=== Task goal ===
Check each line below for the word "Caca". How many have it? Answer with the number only.

=== Entries shown ===
==================================================
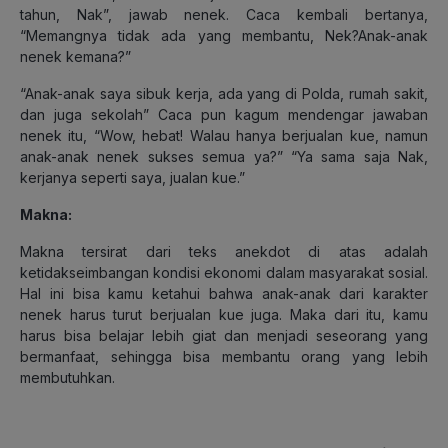
tahun, Nak”, jawab nenek. Caca kembali bertanya,
“Memangnya tidak ada yang membantu, Nek?Anak-anak
nenek kemana?”
“Anak-anak saya sibuk kerja, ada yang di Polda, rumah sakit,
dan juga sekolah” Caca pun kagum mendengar jawaban
nenek itu, “Wow, hebat! Walau hanya berjualan kue, namun
anak-anak nenek sukses semua ya?” “Ya sama saja Nak,
kerjanya seperti saya, jualan kue.”
Makna:
Makna tersirat dari teks anekdot di atas adalah
ketidakseimbangan kondisi ekonomi dalam masyarakat sosial.
Hal ini bisa kamu ketahui bahwa anak-anak dari karakter
nenek harus turut berjualan kue juga. Maka dari itu, kamu
harus bisa belajar lebih giat dan menjadi seseorang yang
bermanfaat, sehingga bisa membantu orang yang lebih
membutuhkan.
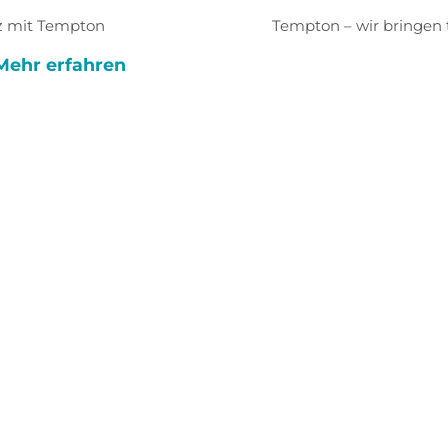
nz mit Tempton
Tempton – wir bringen 
Mehr erfahren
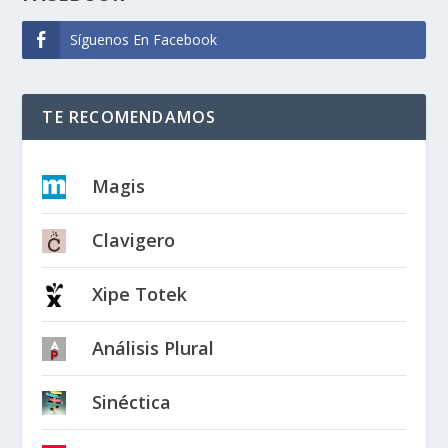
Síguenos En Facebook
TE RECOMENDAMOS
Magis
Clavigero
Xipe Totek
Análisis Plural
Sinéctica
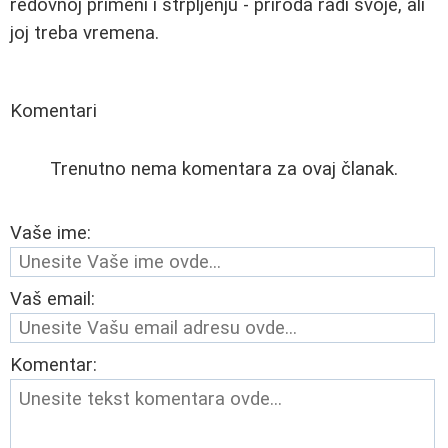
redovnoj primeni i strpljenju - priroda radi svoje, ali
joj treba vremena.
Komentari
Trenutno nema komentara za ovaj članak.
Vaše ime:
Vaš email:
Komentar:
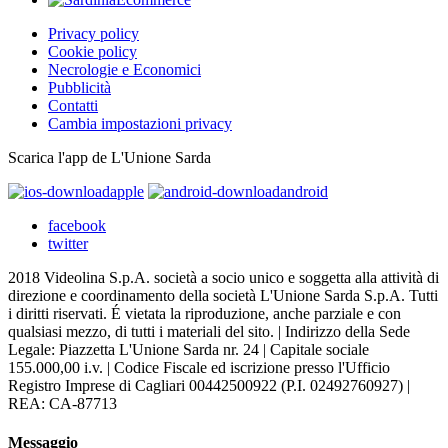
Privacy policy
Cookie policy
Necrologie e Economici
Pubblicità
Contatti
Cambia impostazioni privacy
Scarica l'app de L'Unione Sarda
apple
android
facebook
twitter
2018 Videolina S.p.A. società a socio unico e soggetta alla attività di
direzione e coordinamento della società L'Unione Sarda S.p.A. Tutti
i diritti riservati. É vietata la riproduzione, anche parziale e con
qualsiasi mezzo, di tutti i materiali del sito. | Indirizzo della Sede
Legale: Piazzetta L'Unione Sarda nr. 24 | Capitale sociale
155.000,00 i.v. | Codice Fiscale ed iscrizione presso l'Ufficio
Registro Imprese di Cagliari 00442500922 (P.I. 02492760927) |
REA: CA-87713
Messaggio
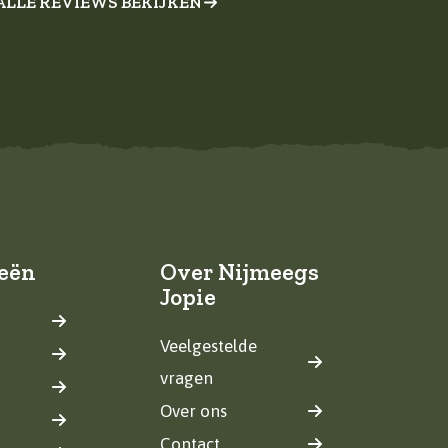
ALLE REVIEWS BEKIJKEN
eën
Over Nijmeegs
Jopie
Veelgestelde
vragen
Over ons
Contact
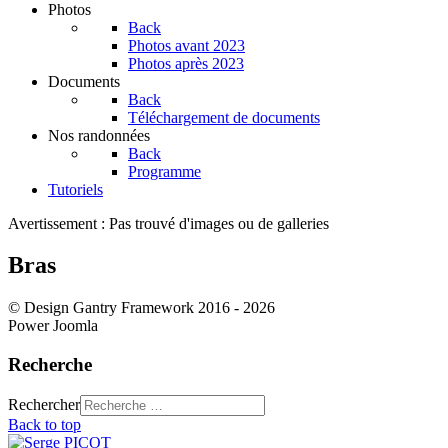
Photos
Back
Photos avant 2023
Photos après 2023
Documents
Back
Téléchargement de documents
Nos randonnées
Back
Programme
Tutoriels
Avertissement : Pas trouvé d'images ou de galleries
Bras
© Design Gantry Framework 2016 - 2026
Power Joomla
Recherche
Rechercher
Back to top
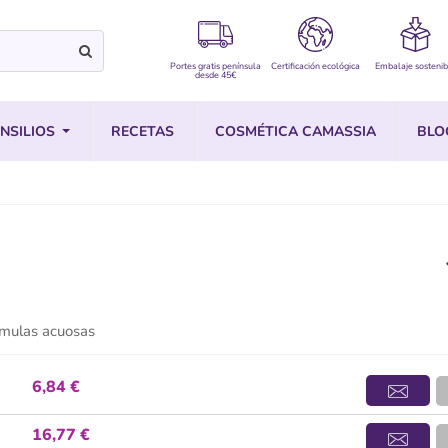
Portes gratis península
Certificación ecológica
Embalaje sostenib
desde 45€
NSILIOS
RECETAS
COSMÉTICA CAMASSIA
BLO
rmulas acuosas
6,84 €
16,77 €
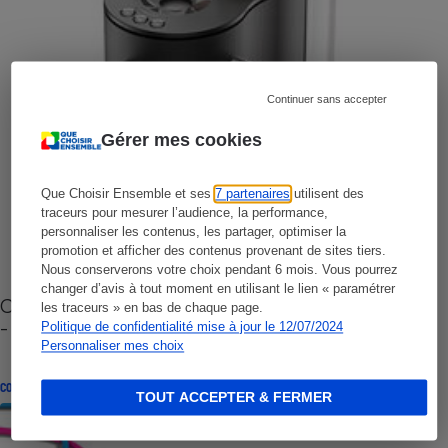
Continuer sans accepter
Gérer mes cookies
Que Choisir Ensemble et ses
7 partenaires
utilisent des
traceurs pour mesurer l’audience, la performance,
personnaliser les contenus, les partager, optimiser la
promotion et afficher des contenus provenant de sites tiers.
Nous conserverons votre choix pendant 6 mois. Vous pourrez
changer d’avis à tout moment en utilisant le lien « paramétrer
Cafetière à capsules zéro déchet CoffeeB (vidéo)
les traceurs » en bas de chaque page.
- Premières impressions
Politique de confidentialité mise à jour le 12/07/2024
Personnaliser mes choix
CONSEILS
TOUT ACCEPTER & FERMER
==================================================
=== Written response ===
2